Amen to the 75% statement. As many of you will recall, we have been having this discussion for a looooooooong time in regard to entrance to magnet schools. I say " let the highest achievers " attend. Frankly, my child would not likely be one of them. But, somehow the disproportionate spending might be a little easier to swallow........... But, of course, comments fall on deaf ears of DCSS and then of course we have to get into the north/south issue again, and again. So, the standards remain and the board continues and nothing ever changes. Another day in Dekalb County.
We have plenty of students throughout DCSS that score in the 98 and 99% on ITBS, etc. Now THAT is a high achiever.
If only there were a school just for students scoring in the 98 - 99 percentile, not only would those students be truly served by the county, but it would be pretty hard for parents to bad mouth the school for being unfair or that some students are lucky enough to get it, etc.
Cere, is it possible to determine how many elem, middle and high kids are scoring in the 98-99% on the ITBS?

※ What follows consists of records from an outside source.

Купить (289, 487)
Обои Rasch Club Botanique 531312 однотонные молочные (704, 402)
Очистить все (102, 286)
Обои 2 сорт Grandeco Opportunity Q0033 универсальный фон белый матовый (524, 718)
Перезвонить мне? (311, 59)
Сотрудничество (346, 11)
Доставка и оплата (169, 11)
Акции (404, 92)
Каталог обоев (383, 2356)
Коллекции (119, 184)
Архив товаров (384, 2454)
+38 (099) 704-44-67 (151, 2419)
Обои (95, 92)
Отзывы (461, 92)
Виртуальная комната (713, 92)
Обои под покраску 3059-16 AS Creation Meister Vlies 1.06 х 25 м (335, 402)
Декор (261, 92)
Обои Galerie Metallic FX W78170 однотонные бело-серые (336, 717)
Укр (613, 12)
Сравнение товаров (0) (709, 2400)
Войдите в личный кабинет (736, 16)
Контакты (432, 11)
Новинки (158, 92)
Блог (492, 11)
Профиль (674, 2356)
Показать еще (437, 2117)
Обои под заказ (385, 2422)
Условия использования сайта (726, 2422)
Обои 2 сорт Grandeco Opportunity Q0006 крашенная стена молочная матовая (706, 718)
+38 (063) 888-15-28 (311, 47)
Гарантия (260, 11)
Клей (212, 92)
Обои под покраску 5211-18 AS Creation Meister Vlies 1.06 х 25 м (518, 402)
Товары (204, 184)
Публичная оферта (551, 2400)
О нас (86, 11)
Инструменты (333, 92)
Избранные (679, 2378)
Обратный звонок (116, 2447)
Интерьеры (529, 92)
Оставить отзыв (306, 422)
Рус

That would be a really great solution -- I'd even take it down to the 96th percentile. The top 5% of all high school students even - that would amount to about 1400 high school aged students. It wouldn't be a "brain drain" as you wouldn't have a mass exodus of people leaving certain schools simply because they know how to work the numbers and get in - effectively getting their child a private school education, when they really aren't "gifted" at all. Ask any teacher at Kittredge - if they'll tell you - the teacher has gotten much harder for them because nowadays, they have a class with a wide-range of abilities - and it's hard to focus attention on the gifted because you have several others who simply don't get it or can't keep up the pace. I'll bet if you raised the requirement, and TEACHERS had to recommend students for the program using ITBS and COGAT scores and classroom performance you would only get one to three or four from each elementary school's 4th grade class...
But - judging from Monday night's board meeting, the cat has been let out of the bag and the fact is that our school system is still very much driven by race when making decisions - not by what is best practice or best solution to advance our system. I credit Dr. Walker for at least being honest about it and stating that he is definitely a "race-conscious person" - in the past the actions have been taken but the racial motivation has always been denied. We can't get anywhere near we hope for here on the blog until we get past the past. Pretty disheartening.